[Stored data entries]
•••••
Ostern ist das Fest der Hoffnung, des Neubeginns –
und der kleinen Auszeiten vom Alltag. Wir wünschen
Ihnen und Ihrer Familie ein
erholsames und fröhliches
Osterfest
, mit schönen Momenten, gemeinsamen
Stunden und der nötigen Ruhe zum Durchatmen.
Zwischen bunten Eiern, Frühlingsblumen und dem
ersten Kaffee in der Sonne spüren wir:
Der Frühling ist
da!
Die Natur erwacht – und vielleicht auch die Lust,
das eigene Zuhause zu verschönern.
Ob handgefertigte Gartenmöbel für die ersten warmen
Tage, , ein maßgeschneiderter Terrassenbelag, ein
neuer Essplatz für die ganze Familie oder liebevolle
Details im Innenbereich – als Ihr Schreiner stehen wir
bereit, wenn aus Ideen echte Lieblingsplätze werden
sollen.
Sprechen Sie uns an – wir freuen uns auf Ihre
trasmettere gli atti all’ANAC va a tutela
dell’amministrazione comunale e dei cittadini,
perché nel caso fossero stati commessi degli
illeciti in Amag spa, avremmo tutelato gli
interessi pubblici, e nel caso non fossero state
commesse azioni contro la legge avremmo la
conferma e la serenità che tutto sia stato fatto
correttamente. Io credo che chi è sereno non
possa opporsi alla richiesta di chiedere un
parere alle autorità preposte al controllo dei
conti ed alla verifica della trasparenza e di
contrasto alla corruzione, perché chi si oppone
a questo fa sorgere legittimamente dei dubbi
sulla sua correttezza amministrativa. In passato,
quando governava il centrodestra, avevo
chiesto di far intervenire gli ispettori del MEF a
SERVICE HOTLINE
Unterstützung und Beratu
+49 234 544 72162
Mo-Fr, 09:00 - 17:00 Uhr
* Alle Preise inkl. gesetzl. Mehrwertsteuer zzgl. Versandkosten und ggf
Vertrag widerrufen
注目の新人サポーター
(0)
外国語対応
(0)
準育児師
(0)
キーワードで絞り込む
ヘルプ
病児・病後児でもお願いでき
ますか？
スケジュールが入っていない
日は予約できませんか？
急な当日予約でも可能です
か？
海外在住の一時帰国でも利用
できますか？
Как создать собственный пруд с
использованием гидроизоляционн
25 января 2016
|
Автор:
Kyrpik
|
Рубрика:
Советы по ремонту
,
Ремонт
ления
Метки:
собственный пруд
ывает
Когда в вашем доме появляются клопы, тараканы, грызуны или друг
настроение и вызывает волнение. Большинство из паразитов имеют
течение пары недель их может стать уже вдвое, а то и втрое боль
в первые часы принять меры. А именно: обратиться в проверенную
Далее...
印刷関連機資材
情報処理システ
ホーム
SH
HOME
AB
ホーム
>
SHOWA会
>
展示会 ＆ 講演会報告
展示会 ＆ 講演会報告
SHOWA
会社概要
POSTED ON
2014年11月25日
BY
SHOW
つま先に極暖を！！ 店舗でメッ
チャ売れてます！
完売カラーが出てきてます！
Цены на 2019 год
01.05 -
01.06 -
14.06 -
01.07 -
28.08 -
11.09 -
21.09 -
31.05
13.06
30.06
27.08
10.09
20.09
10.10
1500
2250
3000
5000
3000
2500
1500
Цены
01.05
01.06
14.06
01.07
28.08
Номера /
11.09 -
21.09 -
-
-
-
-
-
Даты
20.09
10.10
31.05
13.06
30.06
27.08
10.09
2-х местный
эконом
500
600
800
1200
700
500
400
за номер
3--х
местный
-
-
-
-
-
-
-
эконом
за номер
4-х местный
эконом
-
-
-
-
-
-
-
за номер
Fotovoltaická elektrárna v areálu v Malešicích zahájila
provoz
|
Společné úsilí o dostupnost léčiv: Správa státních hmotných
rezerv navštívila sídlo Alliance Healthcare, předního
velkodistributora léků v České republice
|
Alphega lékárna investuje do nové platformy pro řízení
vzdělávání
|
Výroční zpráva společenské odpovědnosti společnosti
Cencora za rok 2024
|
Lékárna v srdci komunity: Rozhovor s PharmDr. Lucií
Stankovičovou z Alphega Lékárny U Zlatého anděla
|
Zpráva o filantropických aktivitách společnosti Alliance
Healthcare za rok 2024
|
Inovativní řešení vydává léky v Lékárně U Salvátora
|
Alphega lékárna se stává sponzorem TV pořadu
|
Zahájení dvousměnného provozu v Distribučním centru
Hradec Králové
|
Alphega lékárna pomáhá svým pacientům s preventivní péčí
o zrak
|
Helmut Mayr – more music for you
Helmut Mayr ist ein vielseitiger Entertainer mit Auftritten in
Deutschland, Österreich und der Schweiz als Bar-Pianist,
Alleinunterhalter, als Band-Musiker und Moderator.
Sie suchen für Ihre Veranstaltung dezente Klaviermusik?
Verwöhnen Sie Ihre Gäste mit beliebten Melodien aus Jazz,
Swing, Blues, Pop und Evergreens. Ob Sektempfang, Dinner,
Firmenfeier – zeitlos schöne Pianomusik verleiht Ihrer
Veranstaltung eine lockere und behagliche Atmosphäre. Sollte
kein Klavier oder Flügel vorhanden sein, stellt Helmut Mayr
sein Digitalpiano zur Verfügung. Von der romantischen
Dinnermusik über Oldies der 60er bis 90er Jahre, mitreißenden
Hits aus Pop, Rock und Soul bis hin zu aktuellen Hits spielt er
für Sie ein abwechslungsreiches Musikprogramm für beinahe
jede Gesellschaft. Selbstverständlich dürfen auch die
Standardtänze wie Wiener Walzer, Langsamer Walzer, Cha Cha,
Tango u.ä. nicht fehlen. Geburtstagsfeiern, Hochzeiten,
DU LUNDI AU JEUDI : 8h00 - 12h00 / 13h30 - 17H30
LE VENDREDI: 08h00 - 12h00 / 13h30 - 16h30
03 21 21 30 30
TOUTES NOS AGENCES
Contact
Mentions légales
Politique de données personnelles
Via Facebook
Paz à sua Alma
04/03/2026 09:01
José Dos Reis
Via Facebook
•••••
• WORK TO BE COMPLETED:
Every entry shown above is to be written out exactly.

• EXPECTED ANSWER:
Ostern ist das Fest der Hoffnung, des Neubeginns –
und der kleinen Auszeiten vom Alltag. Wir wünschen
Ihnen und Ihrer Familie ein
erholsames und fröhliches
Osterfest
, mit schönen Momenten, gemeinsamen
Stunden und der nötigen Ruhe zum Durchatmen.
Zwischen bunten Eiern, Frühlingsblumen und dem
ersten Kaffee in der Sonne spüren wir:
Der Frühling ist
da!
Die Natur erwacht – und vielleicht auch die Lust,
das eigene Zuhause zu verschönern.
Ob handgefertigte Gartenmöbel für die ersten warmen
Tage, , ein maßgeschneiderter Terrassenbelag, ein
neuer Essplatz für die ganze Familie oder liebevolle
Details im Innenbereich – als Ihr Schreiner stehen wir
bereit, wenn aus Ideen echte Lieblingsplätze werden
sollen.
Sprechen Sie uns an – wir freuen uns auf Ihre
trasmettere gli atti all’ANAC va a tutela
dell’amministrazione comunale e dei cittadini,
perché nel caso fossero stati commessi degli
illeciti in Amag spa, avremmo tutelato gli
interessi pubblici, e nel caso non fossero state
commesse azioni contro la legge avremmo la
conferma e la serenità che tutto sia stato fatto
correttamente. Io credo che chi è sereno non
possa opporsi alla richiesta di chiedere un
parere alle autorità preposte al controllo dei
conti ed alla verifica della trasparenza e di
contrasto alla corruzione, perché chi si oppone
a questo fa sorgere legittimamente dei dubbi
sulla sua correttezza amministrativa. In passato,
quando governava il centrodestra, avevo
chiesto di far intervenire gli ispettori del MEF a
SERVICE HOTLINE
Unterstützung und Beratu
+49 234 544 72162
Mo-Fr, 09:00 - 17:00 Uhr
* Alle Preise inkl. gesetzl. Mehrwertsteuer zzgl. Versandkosten und ggf
Vertrag widerrufen
注目の新人サポーター
(0)
外国語対応
(0)
準育児師
(0)
キーワードで絞り込む
ヘルプ
病児・病後児でもお願いでき
ますか？
スケジュールが入っていない
日は予約できませんか？
急な当日予約でも可能です
か？
海外在住の一時帰国でも利用
できますか？
Как создать собственный пруд с
использованием гидроизоляционн
25 января 2016
|
Автор:
Kyrpik
|
Рубрика:
Советы по ремонту
,
Ремонт
ления
Метки:
собственный пруд
ывает
Когда в вашем доме появляются клопы, тараканы, грызуны или друг
настроение и вызывает волнение. Большинство из паразитов имеют
течение пары недель их может стать уже вдвое, а то и втрое боль
в первые часы принять меры. А именно: обратиться в проверенную
Далее...
印刷関連機資材
情報処理システ
ホーム
SH
HOME
AB
ホーム
>
SHOWA会
>
展示会 ＆ 講演会報告
展示会 ＆ 講演会報告
SHOWA
会社概要
POSTED ON
2014年11月25日
BY
SHOW
つま先に極暖を！！ 店舗でメッ
チャ売れてます！
完売カラーが出てきてます！
Цены на 2019 год
01.05 -
01.06 -
14.06 -
01.07 -
28.08 -
11.09 -
21.09 -
31.05
13.06
30.06
27.08
10.09
20.09
10.10
1500
2250
3000
5000
3000
2500
1500
Цены
01.05
01.06
14.06
01.07
28.08
Номера /
11.09 -
21.09 -
-
-
-
-
-
Даты
20.09
10.10
31.05
13.06
30.06
27.08
10.09
2-х местный
эконом
500
600
800
1200
700
500
400
за номер
3--х
местный
-
-
-
-
-
-
-
эконом
за номер
4-х местный
эконом
-
-
-
-
-
-
-
за номер
Fotovoltaická elektrárna v areálu v Malešicích zahájila
provoz
|
Společné úsilí o dostupnost léčiv: Správa státních hmotných
rezerv navštívila sídlo Alliance Healthcare, předního
velkodistributora léků v České republice
|
Alphega lékárna investuje do nové platformy pro řízení
vzdělávání
|
Výroční zpráva společenské odpovědnosti společnosti
Cencora za rok 2024
|
Lékárna v srdci komunity: Rozhovor s PharmDr. Lucií
Stankovičovou z Alphega Lékárny U Zlatého anděla
|
Zpráva o filantropických aktivitách společnosti Alliance
Healthcare za rok 2024
|
Inovativní řešení vydává léky v Lékárně U Salvátora
|
Alphega lékárna se stává sponzorem TV pořadu
|
Zahájení dvousměnného provozu v Distribučním centru
Hradec Králové
|
Alphega lékárna pomáhá svým pacientům s preventivní péčí
o zrak
|
Helmut Mayr – more music for you
Helmut Mayr ist ein vielseitiger Entertainer mit Auftritten in
Deutschland, Österreich und der Schweiz als Bar-Pianist,
Alleinunterhalter, als Band-Musiker und Moderator.
Sie suchen für Ihre Veranstaltung dezente Klaviermusik?
Verwöhnen Sie Ihre Gäste mit beliebten Melodien aus Jazz,
Swing, Blues, Pop und Evergreens. Ob Sektempfang, Dinner,
Firmenfeier – zeitlos schöne Pianomusik verleiht Ihrer
Veranstaltung eine lockere und behagliche Atmosphäre. Sollte
kein Klavier oder Flügel vorhanden sein, stellt Helmut Mayr
sein Digitalpiano zur Verfügung. Von der romantischen
Dinnermusik über Oldies der 60er bis 90er Jahre, mitreißenden
Hits aus Pop, Rock und Soul bis hin zu aktuellen Hits spielt er
für Sie ein abwechslungsreiches Musikprogramm für beinahe
jede Gesellschaft. Selbstverständlich dürfen auch die
Standardtänze wie Wiener Walzer, Langsamer Walzer, Cha Cha,
Tango u.ä. nicht fehlen. Geburtstagsfeiern, Hochzeiten,
DU LUNDI AU JEUDI : 8h00 - 12h00 / 13h30 - 17H30
LE VENDREDI: 08h00 - 12h00 / 13h30 - 16h30
03 21 21 30 30
TOUTES NOS AGENCES
Contact
Mentions légales
Politique de données personnelles
Via Facebook
Paz à sua Alma
04/03/2026 09:01
José Dos Reis
Via Facebook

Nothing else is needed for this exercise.